Graduate Research Assistant Auburn University Auburn, United States
Background: Bone modifying agents, such as Zoledronic Acid (ZA), are recommended to prevent skeletal-related events (SREs) in metastatic breast cancer (MBC) patients. However, the baseline risk factors of serious adverse events (SAEs) in MBC patients receiving ZA are poorly understood. There are no SAE risk-prediction tools available to assist clinicians in ZA treatment decision-making.
Objectives: To build and compare prediction models of SAEs and to evaluate importance of baseline risk factors of SAEs in MBC patients receiving ZA.

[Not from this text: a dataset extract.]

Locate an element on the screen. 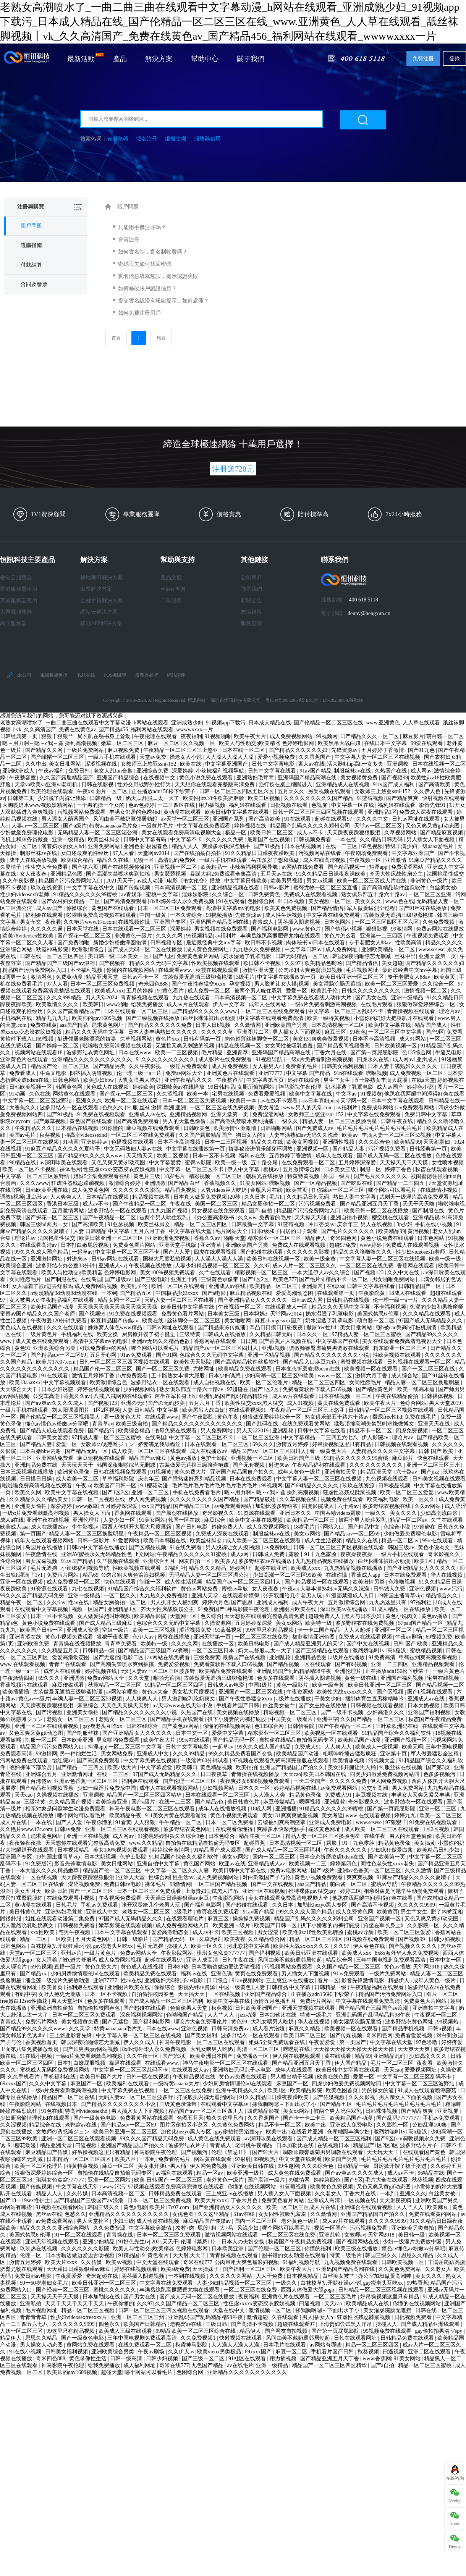  在线播放一区 is located at coordinates (218, 1644).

Methods: This secondary analysis used the patient-level comparator arm (ZA) data from a phase III clinical trial (NCT00321464) comparing Denosumab and ZA in MBC (obtained from Project Data Sphere). The primary outcome was a composite of SAEs, defined as an adverse event characterized by any of fatal, life threatening, in-patient hospitalization, persistent or significant disability/incapacity, congenital anomaly/birth defect, or other significant medical hazards. The SAEs were recorded from the initiation through 30 days after the last dose of ZA or end of the study, whichever is longer. Prediction models were built with different approaches, including logistic regression (LR), random forest (RF), adaptive and extreme gradient boosting (AdaBoost & XGBoost), and support vector machine (SVM). The feature set comprised of patients’ demographic, disease, and treatment related baseline variables. The area under the curve (AUC) was used to evaluate the model performance and significant risk factors were identified using feature importance evaluation.
Results: Among 683 patients treated with ZA, 343 (50%) patients developed at least one SAE. Patients’ mean (SD) age at enrollment was 60.3 (±8.9) years. The AdaBoost model performed the best among all machine learning models (AUC= 0.885), followed by the LR (AUC= 0.865), RF (AUC= 0.863), SVC (AUC= 0.861), and XGBoost (AUC= 0.855) in predicting SAEs. Among the 25 baseline variables included in the feature set, most important risk factors in predicting the SAEs were age at enrollment, BMI, ECOG performance status, comorbidity, presence of liver metastasis, as well as estrogen, progesterone, and hormone receptor status.
Conclusions: The novel machine learning models performed well in predicting SAEs and can be used as tools to identify MBC patients who are receiving ZA and at risk of SAEs in clinical settings.